United States District Court, M.D. North Carolina

September 26, 2019

ULTRA-MEK, INC., Plaintiff and Counter-Defendant,
UNITED FURNITURE INDUSTRIES, INC., OISEYS INTERNATIONAL, INC., MAN WAH HOLDINGS LTD., JIANGSU YULONG SMART TECHNOLOGY CO., LTD., REMACRO MACHINERY TECHNOLOGY CO., LTD., TAIZHOU CHENGUANG VEHICLE CO., LTD., Defendants and Counter-Claimants. Plaintiff’s Construction Defendants’ Construction Term (Claim #s) Plaintiff’s Construction (generally) Defendants’ Construction (generally) Court’s Construction


         Plaintiff Ultra-Mek, Inc., has sued Defendants for allegedly infringing two patents that cover reclining chairs with reciprocating capability. Defendants have answered the complaint and filed counterclaims: (1) requesting a declaratory judgment that their products do not infringe the subject patents, and (2) alleging that the subject patents are invalid. This court held a Markman hearing on August 14, 2019, and heard argument from the parties regarding construction of the four disputed claim terms in the subject patents. After considering the arguments of counsel and the parties’ claim construction briefs, this court construes the disputed terms as follows.

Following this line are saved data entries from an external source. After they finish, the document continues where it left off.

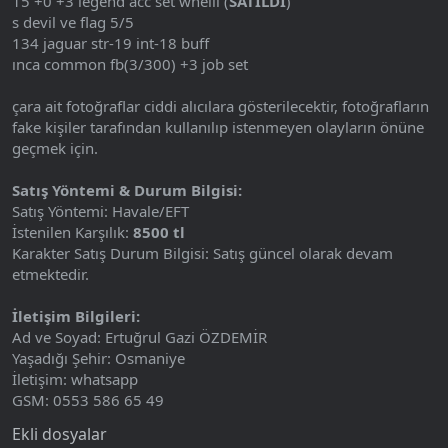
15 +0 +3 legend acc set whelli (
SATILDI
)
s devil ve flag 5/5
134 jaguar str-19 int-18 buff
ınca common fb(3/300) +3 job set
çara ait fotoğraflar ciddi alıcılara gösterilecektir, fotoğrafların
fake kişiler tarafından kullanılıp istenmeyen olayların önüne
geçmek için.
Satış Yöntemi & Durum Bilgisi:
Satış Yöntemi: Havale/EFT
İstenilen Karşılık:
8500 tl
Karakter Satış Durum Bilgisi: Satış güncel olarak devam
etmektedir.
İletişim Bilgileri:
Ad ve Soyad: Ertuğrul Gazi ÖZDEMİR
Yaşadığı Şehir: Osmaniye
İletişim: whatsapp
GSM: 0553 586 65 49
Ekli dosyalar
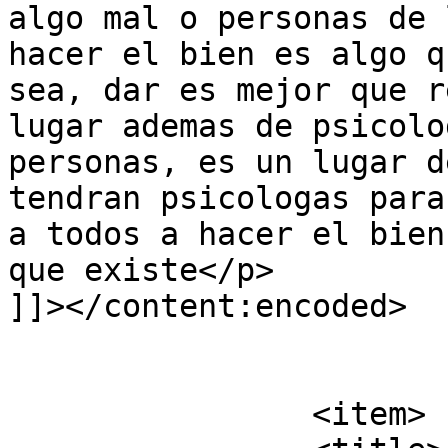
algo mal o personas de 
hacer el bien es algo q
sea, dar es mejor que r
lugar ademas de psicolo
personas, es un lugar d
tendran psicologas para
a todos a hacer el bien
que existe</p>

]]></content:encoded>

			</item>
		<item>
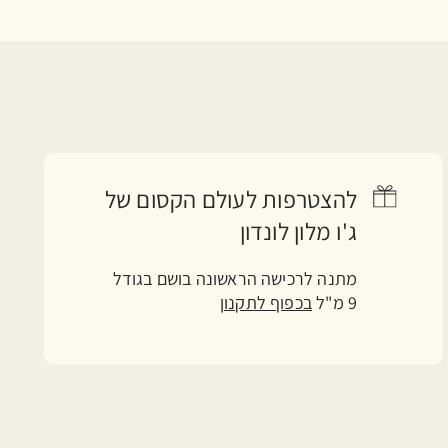
להצטרפות לעולם הקסום של
ג'ו מלון לונדון
מתנה לרכישה הראשונה בושם בגודל
9 מ"ל
בכפוף לתקנון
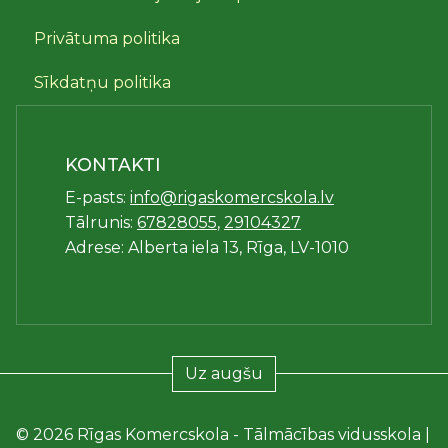
Privātuma politika
Sīkdatņu politika
KONTAKTI
E-pasts:
info@rigaskomercskola.lv
Tālrunis:
67828055
,
29104327
Adrese: Alberta iela 13, Rīga, LV-1010
Uz augšu
© 2026 Rīgas Komercskola - Tālmācības vidusskola |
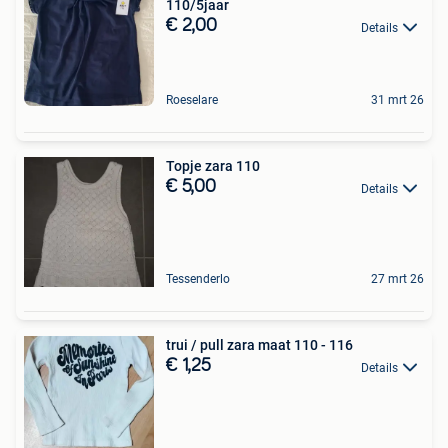
110/5jaar
€ 2,00
Details
Roeselare
31 mrt 26
Topje zara 110
€ 5,00
Details
Tessenderlo
27 mrt 26
trui / pull zara maat 110 - 116
€ 1,25
Details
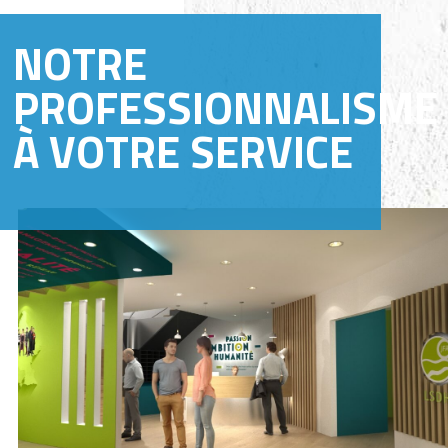
NOTRE
PROFESSIONNALISME
À VOTRE SERVICE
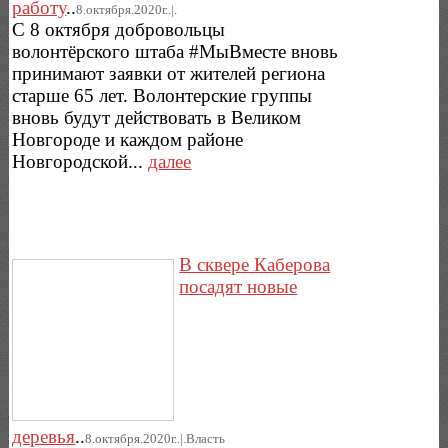
работу
..
8.октября.2020г..|.
С 8 октября добровольцы
волонтёрского штаба #МыВместе вновь
принимают заявки от жителей региона
старше 65 лет. Волонтерские группы
вновь будут действовать в Великом
Новгороде и каждом районе
Новгородской...
далее
В сквере Каберова
посадят новые
деревья
..
8.октября.2020г..|.Власть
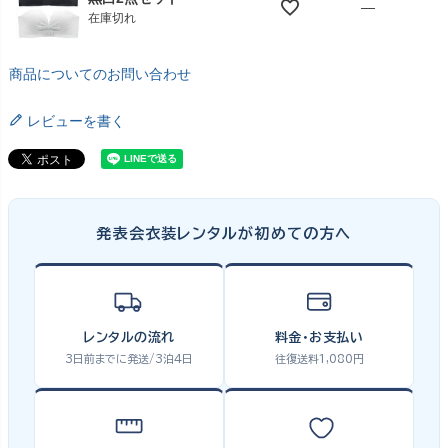
—
在庫切れ
商品についてのお問い合わせ
レビューを書く
発表会衣装レンタルが初めての方へ
レンタルの流れ
料金・お支払い
3日前までに発送/3泊4日
往復送料1,080円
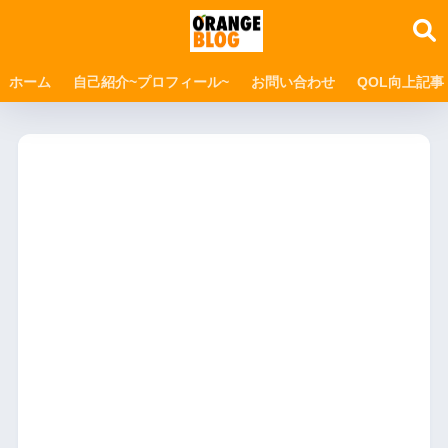
ホーム
自己紹介~プロフィール~
お問い合わせ
QOL向上記事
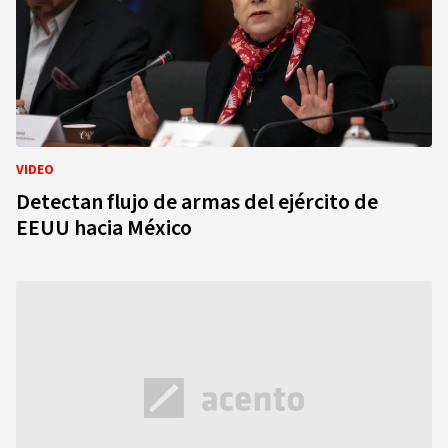
VIDEO
Detectan flujo de armas del ejército de
EEUU hacia México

         Plaintiff Ultra-Mek, Inc. is the assignee and owner of two patents that each describe a reclining chair with reciprocating capability. (First Amended Complaint (“Am. Compl.”) (Doc. 31) ¶¶ 22–25.) Both patents were invented by D. Stephen Hoffman and Marcus Murphy. (Id. ¶¶ 23-34) U.S. Patent Number 8, 016, 348 (the “‘348 patent”) was filed on July 24, 2009 and issued on September 13, 2011. (See Doc. 31-1.) U.S. Patent Number 8, 297, 693 (the “‘693 patent”) was filed on September 9, 2011 and issued on October 30, 2012. (See Doc. 31-2.) The ‘693 patent is a continuation of the ‘348 patent, and the parties agree that the patents are generally identical in nature and scope. (See Defs.’ Opening Claim Constr. Br. (“Defs.’ Opening Br.”) (Doc. 92) at 13[1]; Pl.’s Corr. Opening Claim Constr. Br. (“Pl.’s Opening Br.”) (Doc. 94) at 6.)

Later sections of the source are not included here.